Pressekonferenz heute Mittag: Hänel mit einem Abriss der Geschichte des Sternenparks und guten (weil < 3000 Kelvin; links) und schlechten LED-Leuchten. Auch dabei natürlich der Direktor des Amts Rhinow, das in der besonders dunklen Zone des Sternenparks liegt, Jens Aasmann – zugleich Vorsitzender des Fördervereins für denselben.

Formelle Eröffnung des 4. WHAT durch den Landrat Burkhard Schröder.

Katrin Bongard liest aus ihrem – erst am 1. September erscheinenden – Jugend-Thriller Schattenzwilling, der durch die Teilnahme am 2. WHAT 2012 inspiriert wurde und auch teilweise auf der Starparty in Gülpe spielt.

Der Medienrummel um Gülpe ist ungebrochen: Das ZDF filmt auch heute wieder (inklusive Selfie-Versuchs mit Dobson), lokales Radio ist da, und Hänel gibt fast pausenlos weitere Print-Interviews. Und zwei kurze Zeitfenster für Sonnenbeobachtung u.a. mit einem Spitzen-Coronado gibt es auch, …

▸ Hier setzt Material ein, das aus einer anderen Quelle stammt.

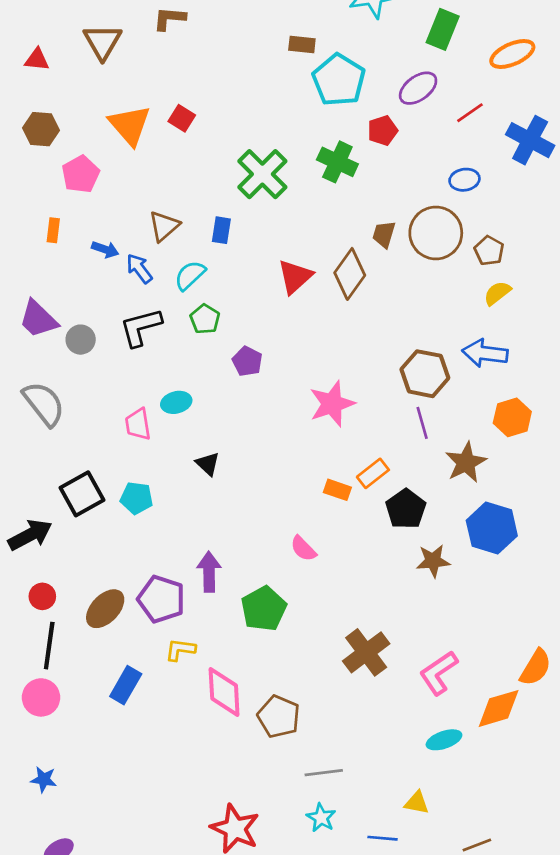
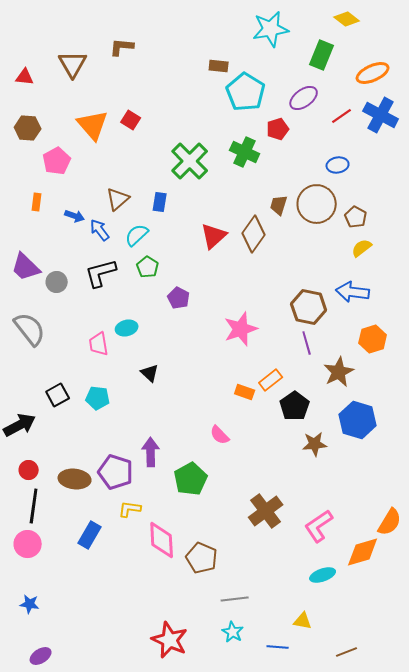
blue cross: (530, 140) -> (381, 115), moved
black square: (82, 494) -> (58, 395), size x0.7
brown ellipse: (105, 609) -> (75, 479), turned 52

… leider zeitgleich mit dem Fachvortrag von Susanne Hüttemeister (100 Milliarden Exoplaneten in 70 Minuten), dem Hänels Bericht über seine Inspektionstour amerikanischer Dark Star Places 2014 folgte. Danach blieb der Himmel leider zu, während ein lokaler Bäcker (u.) weiter großen Umsatz machte: Ende des WHAT 2014 (weitere Bilder von heute auch hier), der sich als höchst originelle Kombination von traditioneller Starparty, astronomischem Public Viewing – die Bevölkerung war explizit eingeladen, die angereisten Amateurastronomen zu besuchen – und auch ein wenig Lokalpolitik. Der 5. WHAT wird vermutlich Mitte September 2015 stattfinden: Das sollte man sich vormerken! [Daniel Fischer]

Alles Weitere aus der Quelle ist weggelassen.